The three extracts which open the chapter are all drawn from the very detailed inventories of the medieval cathedral of St Paul in London, dating from the middle and later part of the thirteenth century and from the beginning of the fifteenth. The descriptive detail they provide of vestments, altar cloths, cathedral plate and so forth is exceptionally descriptive for the text type, and gives us a very vivid account of the cloth and clothing in the cathedral’s possession at the times of the inventories.
These are followed by a collection of extracts taken from the middle of a roll of liveries of Edward III for 1347–9. The extracts are noteworthy because they contain various items of dress and accoutrements for royal tournaments and celebrations, including some of the first references to the uniforms of the Order of the Garter, as well as costumes for ludi (pageants, entertainments) celebrated at Christmas.

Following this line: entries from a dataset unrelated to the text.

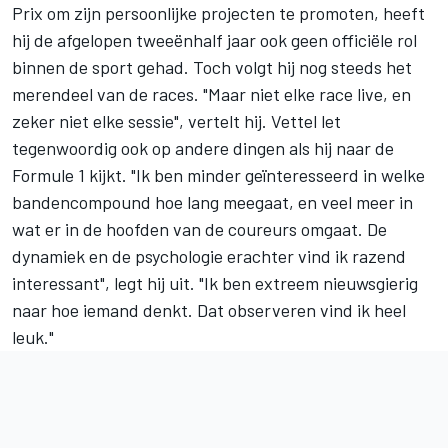
Prix om zijn persoonlijke projecten te promoten, heeft
hij de afgelopen tweeënhalf jaar ook geen officiële rol
binnen de sport gehad. Toch volgt hij nog steeds het
merendeel van de races. "Maar niet elke race live, en
zeker niet elke sessie", vertelt hij. Vettel let
tegenwoordig ook op andere dingen als hij naar de
Formule 1 kijkt. "Ik ben minder geïnteresseerd in welke
bandencompound hoe lang meegaat, en veel meer in
wat er in de hoofden van de coureurs omgaat. De
dynamiek en de psychologie erachter vind ik razend
interessant", legt hij uit. "Ik ben extreem nieuwsgierig
naar hoe iemand denkt. Dat observeren vind ik heel
leuk."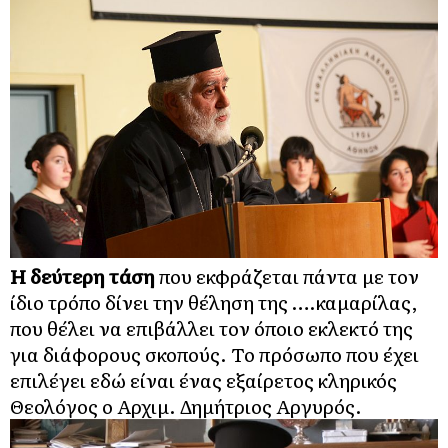
Η δεύτερη τάση
που εκφράζεται πάντα με τον
ίδιο τρόπο δίνει την θέληση της ….καμαρίλας,
που θέλει να επιβάλλει τον όποιο εκλεκτό της
για διάφορους σκοπούς. Το πρόσωπο που έχει
επιλέγει εδώ είναι ένας εξαίρετος κληρικός
Θεολόγος ο Αρχιμ. Δημήτριος Αργυρός.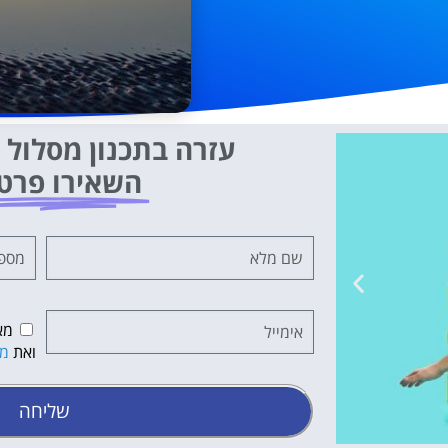
עזרה בתכנון מסלול ט
השאירו פרט
מא
ואת
מד
שליחה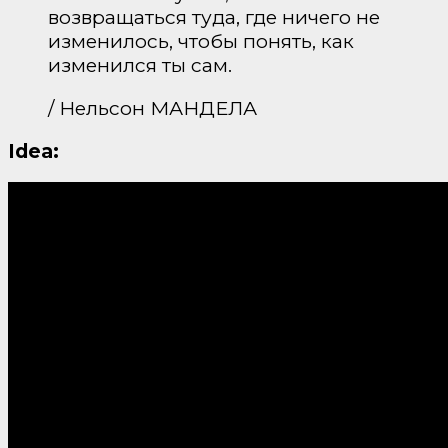
возвращаться туда, где ничего не
изменилось, чтобы понять, как
изменился ты сам.
/ Нельсон МАНДЕЛА
Idea: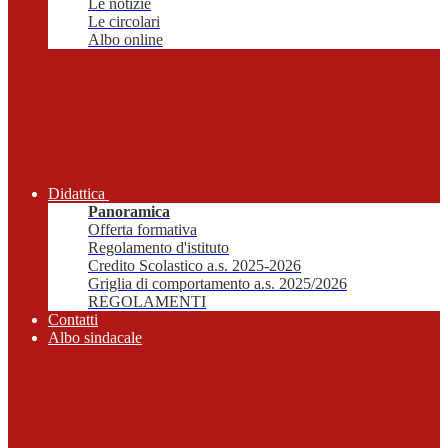
Le notizie
Le circolari
Albo online
Didattica
Panoramica
Offerta formativa
Regolamento d'istituto
Credito Scolastico a.s. 2025-2026
Griglia di comportamento a.s. 2025/2026
REGOLAMENTI
Contatti
Albo sindacale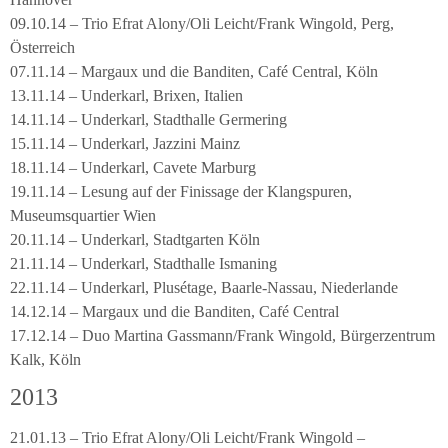
09.10.14 – Trio Efrat Alony/Oli Leicht/Frank Wingold, Perg,
Österreich
07.11.14 – Margaux und die Banditen, Café Central, Köln
13.11.14 – Underkarl, Brixen, Italien
14.11.14 – Underkarl, Stadthalle Germering
15.11.14 – Underkarl, Jazzini Mainz
18.11.14 – Underkarl, Cavete Marburg
19.11.14 – Lesung auf der Finissage der Klangspuren,
Museumsquartier Wien
20.11.14 – Underkarl, Stadtgarten Köln
21.11.14 – Underkarl, Stadthalle Ismaning
22.11.14 – Underkarl, Plusétage, Baarle-Nassau, Niederlande
14.12.14 – Margaux und die Banditen, Café Central
17.12.14 – Duo Martina Gassmann/Frank Wingold, Bürgerzentrum
Kalk, Köln
2013
21.01.13 – Trio Efrat Alony/Oli Leicht/Frank Wingold –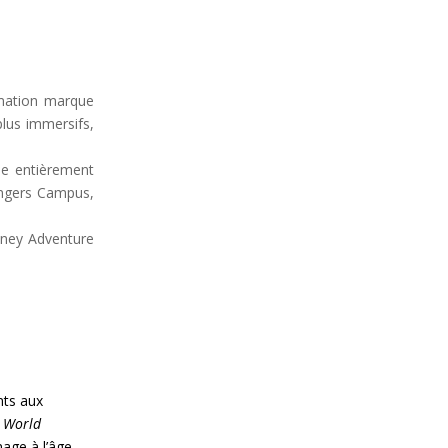
rmation marque
lus immersifs,
ne entièrement
engers Campus,
sney Adventure
nts aux
e
World
age à l’âge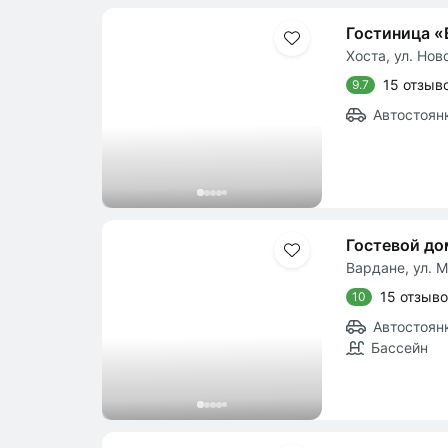
Гостиница «
Хоста, ул. Нов
15 отзыв
9.7
Автостоян
Гостевой до
Вардане, ул. 
15 отзыв
10
Автостоян
Бассейн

Extracts from the inventories Three inventories of St Paul’s Cathedral
Inventories compiled in 1245, 1295 and 1402 list the treasures, including metalwork, books, vestments and soft furnishings, belonging to St Paul’s Cathedral, London. They testify to the vast quantities, the richness of fabric and the gold and jewelled ornament of the textiles owned by the cathedral. The first two inventories coincide with a period of expansion of the Norman cathedral (‘old St Paul’s’), the fourth to be built on the site, which was, by its completion in 1314, one of the largest in Europe, with a 400-foot spire and a magnificent rose window. In the 1530s King Henry VIII would begin confiscating church wealth and dissolving monasteries. About the same time more austere approaches to worship were advocated as a result of the Protestant Reformation, rendering outdated the medieval Church’s relics in their magnificent shrines, opulent furnishings and sumptuous vestments.